Coronavirus home testing kits ran out again in just over an hour after being made available again on the new Government website for the fourth day in a row today.
More than ten million essential workers and their households are now eligible for Covid-19 checks as officials race to hit their 100,000-a-day tests target by Thursday.
But as of 9.05am today home testing kits for England were listed as ‘unavailable’ on the gov.uk/coronavirus website – some 65 minutes after booking slots reopened.
Home testing kits were unavailable as of 9.05am today, although people could still book drive-through tests in England and Scotland as of 10am – but not in Wales or Northern Ireland
Following the website’s launch last Friday morning, slots for both home-testing and drive-through centres in England have been used up within the first few hours.
People could still book drive-through tests in England and Scotland as of 10am today, but slots in were listed as unavailable in Wales and Northern Ireland.
Under the expansion of the testing, NHS and social care staff, police officers, teachers, social workers, undertakers, journalists and those who work in supermarkets and food production are among those now eligible.
Test booking slots or home testing kits will become available from 8am each day, the Department of Health and Social Care (DHSC) has said, with their release staggered throughout the day.
The Government is ‘working hard’ to increase the availability of Covid-19 tests through the online service, according to a DHSC spokesman, who added: ‘There has been significant demand for booking tests.
It comes as a Government scientific adviser said up to 100,000 Covid-19 tests per day could be needed as part of a widespread testing and tracking strategy.
Professor Peter Horby, chairman of the New and Emerging Respiratory Virus Threats Advisory Group (Nervtag), which is advising ministers, said the Government’s plans to move into tracking and tracing future coronavirus patients would be a ‘real logistical challenge’.

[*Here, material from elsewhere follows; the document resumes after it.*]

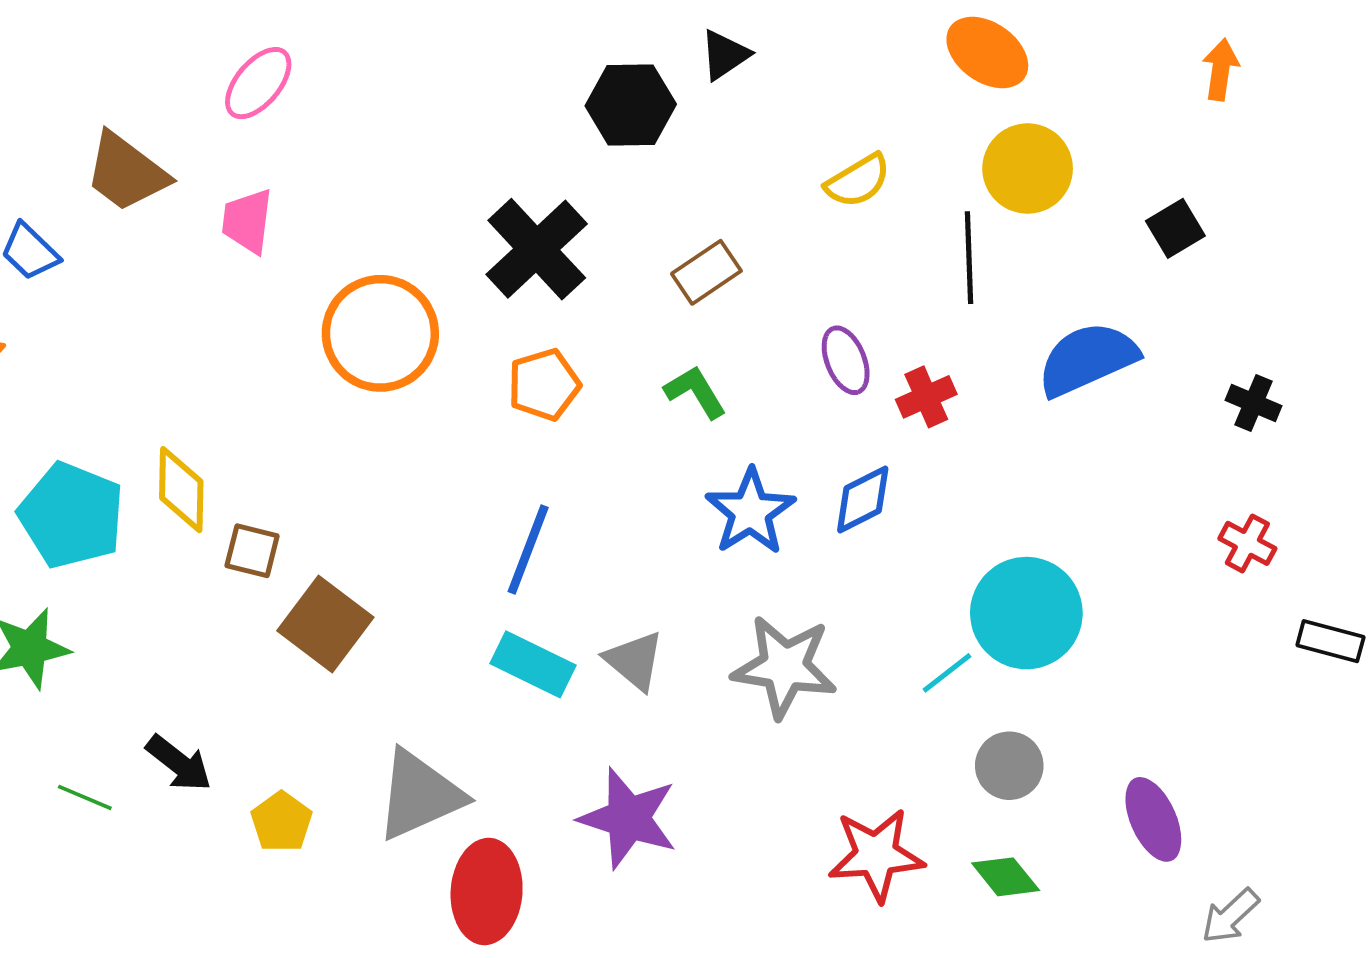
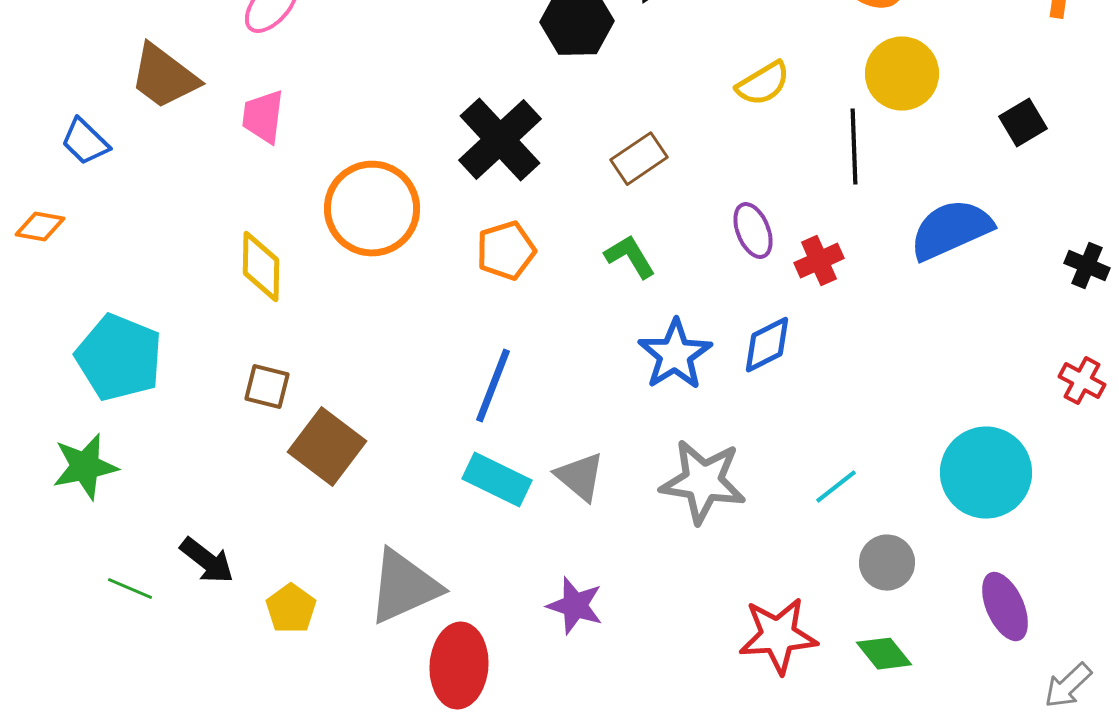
yellow diamond: (181, 490) -> (261, 267), moved
cyan circle: (1026, 613) -> (986, 473), moved
purple star: (628, 818) -> (575, 606), size x0.7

A photograph released by the Ministry of Defence today showing a Marine from Plymouth-based 42 Commando giving advise to keep social distancing protocol at a test site in Salisbury
A photograph released by the MoD today shows a person dropping a completed self test kit into a collection box at a mobile coronavirus testing unit in Scarborough, North Yorkshire
He told BBC Radio 4’s Today programme: ‘The test and trace capabilities are really going to be critical as we come out of lockdown.
‘We will have to be able to test all those people (declaring via apps that they are displaying symptoms) and it is really a matter of scale and speed.
‘One issue is how many tests we need, and if we are looking at 1,000 to 5,000 new cases per day of people with symptoms, of which maybe 5 to 25 per cent may have Covid, then you are talking about 25,000 to 100,000 tests per day.
‘It is a real logistical challenge. But there is also the issue of speed as well.
‘It is not much use getting the results five days later – you need it quickly so you can take the appropriate action and advise people to stay at home and also their contacts to stay at home to reduce transmission.’
He said such a testing and tracking strategy – also known as testing and contact tracing – would rely on the numbers of new cases being driven down.
Health Secretary Matt Hancock has said it is only by driving down the number of new cases that widespread testing and contact tracing will be effective.
Meanwhile the British Medical Association (BMA) said NHS staff need greater access to tests after slots offered to key workers ran out for the third day in a row on Sunday.
Dr Chaand Nagpaul, chairman of the British Medical Association (BMA) council, said the online booking system ‘offered no practical help’ to healthcare workers.
‘There is no point putting forward a proposal unless its matched with adequate capacity,’ he said.
‘What we found in the first two days was that within an hour the bookings had all been taken up, and therefore offered no practical help for large numbers of healthcare staff, who found the website had effectively closed to bookings.
‘If the Government wants healthcare workers to have access to the test, it has to be in the context or providing adequate capacity, not a ‘first come, first served’ and closing within an hour.’
He added: ‘That’s not delivering on the needs of our health and care staff.’
Dr Nagpaul said the current testing capacity is ‘well, well short’ of the number of healthcare staff who are currently self-isolating, as he called on the Government to go further than the target.
‘Our estimate is that there are about 90,000 health and care staff self-isolating based upon the Government figures of absence rates,’ he said.
‘With that in mind, if they all wanted to have a test, clearly capacity has to match that number on that assumption.’